By Meghan Sandor
Social media, collaborative work spaces and the cultural shift towards sustainability have changed how we work, relate and communicate. The things that made a PR firm successful in the 20th century may no longer work in the 21st.
How do we, as PR and communications professionals, not just survive but thrive in this brave new world? How do we navigate the changes in communications work and harness them to our own goals and objectives?
Paul Holmes, journalist and founder-CEO of the Holmes Group PR, describes 10 things every PR professional needs to know in order to ensure the success of their organization in the coming decades. He goes into extensive detail on each point, but I will summarize three of my favourites.
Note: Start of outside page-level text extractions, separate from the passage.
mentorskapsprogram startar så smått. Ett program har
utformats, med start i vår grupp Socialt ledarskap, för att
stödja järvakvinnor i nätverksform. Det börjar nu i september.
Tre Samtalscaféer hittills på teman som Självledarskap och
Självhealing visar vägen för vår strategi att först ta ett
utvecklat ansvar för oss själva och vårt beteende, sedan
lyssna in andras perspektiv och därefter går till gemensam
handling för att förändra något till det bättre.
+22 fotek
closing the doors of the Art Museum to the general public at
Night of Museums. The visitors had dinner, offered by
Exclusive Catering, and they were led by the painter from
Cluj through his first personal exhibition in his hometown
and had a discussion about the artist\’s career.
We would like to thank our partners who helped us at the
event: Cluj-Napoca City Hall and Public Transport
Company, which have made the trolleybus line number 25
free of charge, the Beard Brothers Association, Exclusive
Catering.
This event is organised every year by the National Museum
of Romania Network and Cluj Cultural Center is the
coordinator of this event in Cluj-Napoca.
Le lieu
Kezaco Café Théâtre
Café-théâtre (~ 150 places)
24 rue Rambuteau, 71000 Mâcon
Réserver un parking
- Meaningful Creativity Successful professionals often think that because they have experience they understand what innovative solutions are needed for the problems of the day. This mentality ignores audience demands, resulting in mere creativity for creativity’s sake and irrelevant products. Like good writing, good creativity should not be self-serving — it should always resonate with your audience. Keep this in mind at all times and you will ensure that your innovations are relevant to actual problems.
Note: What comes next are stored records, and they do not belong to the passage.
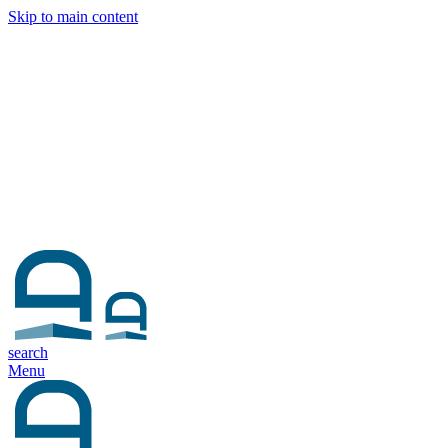
Skip to main content
Close Menu
search
Menu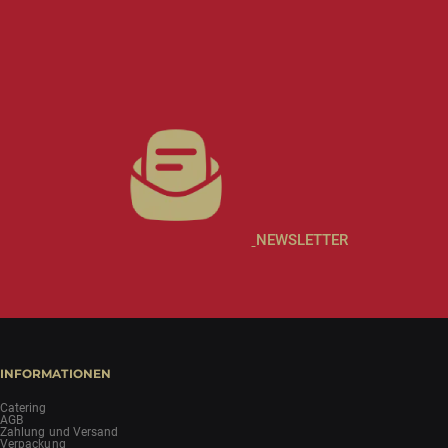
NEWSLETTER
INFORMATIONEN
Catering
AGB
Zahlung und Versand
Verpackung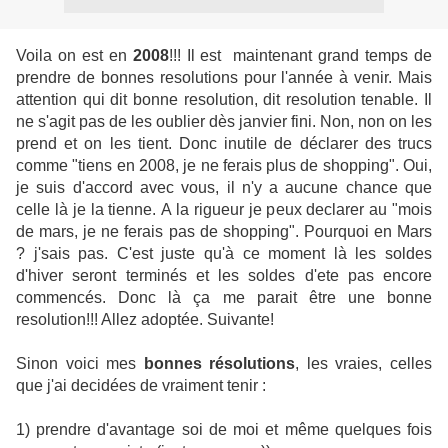
Voila on est en
2008
!!! Il est maintenant grand temps de
prendre de bonnes resolutions pour l'année à venir. Mais
attention qui dit bonne resolution, dit resolution tenable. Il
ne s'agit pas de les oublier dès janvier fini. Non, non on les
prend et on les tient. Donc inutile de déclarer des trucs
comme "tiens en 2008, je ne ferais plus de shopping". Oui,
je suis d'accord avec vous, il n'y a aucune chance que
celle là je la tienne. A la rigueur je peux declarer au "mois
de mars, je ne ferais pas de shopping". Pourquoi en Mars
? j'sais pas. C'est juste qu'à ce moment là les soldes
d'hiver seront terminés et les soldes d'ete pas encore
commencés. Donc là ça me parait être une bonne
resolution!!! Allez adoptée. Suivante!
Sinon voici mes
bonnes résolutions
, les vraies, celles
que j'ai decidées de vraiment tenir :
1) prendre d'avantage soi de moi et même quelques fois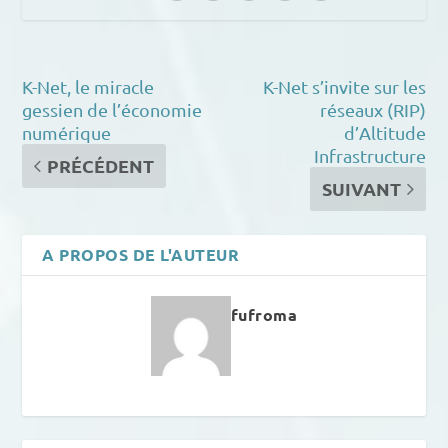
K-Net, le miracle
K-Net s’invite sur les
gessien de l’économie
réseaux (RIP)
numérique
d’Altitude
Infrastructure
PRÉCÉDENT
SUIVANT
A PROPOS DE L'AUTEUR
fufroma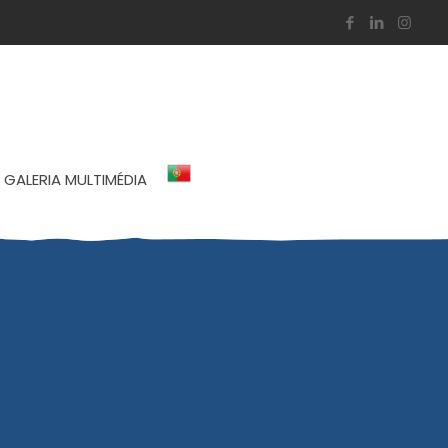
GALERIA MULTIMÉDIA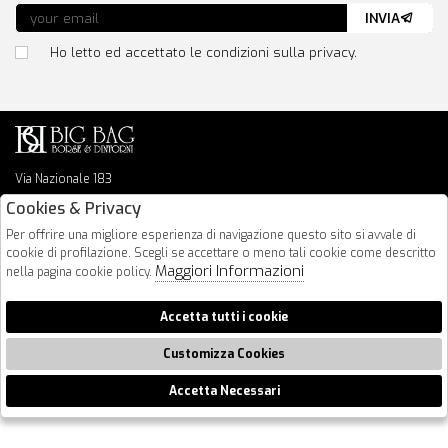
INVIA
Ho letto ed accettato le condizioni sulla privacy.
Via Nazionale 183
64026 Roseto Degli Abruzzi
Cookies & Privacy
085 8936219
Per offrire una migliore esperienza di navigazione questo sito si avvale di
info@bigbagshoponline.it
cookie di profilazione. Scegli se accettare o meno tali cookie come descritto
follow us
Maggiori Informazioni
nella pagina cookie policy.
2026 BigBag - P.iva : 00916940679 Powered by
Atelier
società
gruppo
Accetta tutti i cookie
Zucchetti
Customizza Cookies
Accetta Necessari
🍪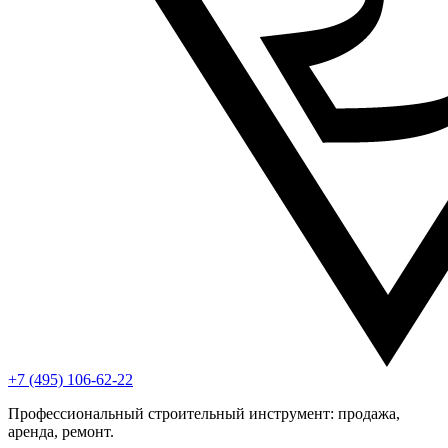
+7 (495) 106-62-22
Профессиональный строительный инструмент: продажа,
аренда, ремонт.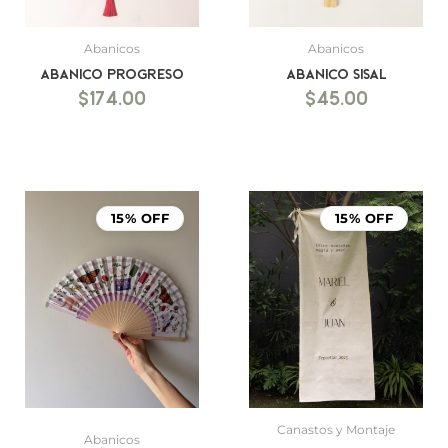
Abanicos
Abanicos
Abanico Progreso
Abanico Sisal
$
174.00
$
45.00
Rango
de
15% OFF
15% OFF
precio
desde
$999.0
hasta
$1,499.
Canastos y Montaje
Abanicos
- Managing versus Communicating Reputation In the 20th century the driving force behind PR firms and departments was to publicly communicate the reputations of the organizations they represented. Today that driving force has changed to be about first earning and then managing reputation, internally, as well as externally. Anyone working in communications has to have a good understanding of the culture and values of her organization in order to effectively communicate. This is one of the reasons why many companies are developing in-house PR departments. There is no longer a formula for effective communication that is relevant to everyone.
- Recruiting Differently PR firms and departments need professionals who are flexible in their skills, able to design an infographic just as comfortably as they can write a press release or manage a social media handle, depending on what solution the organization needs. A department staffed entirely with writers will be stunted in the solutions it can offer. Instead, today’s PR practitioner needs skills from a range of disciplines — the hard sciences, social sciences and humanities, etc. — and this is what today’s PR firms look for when recruiting.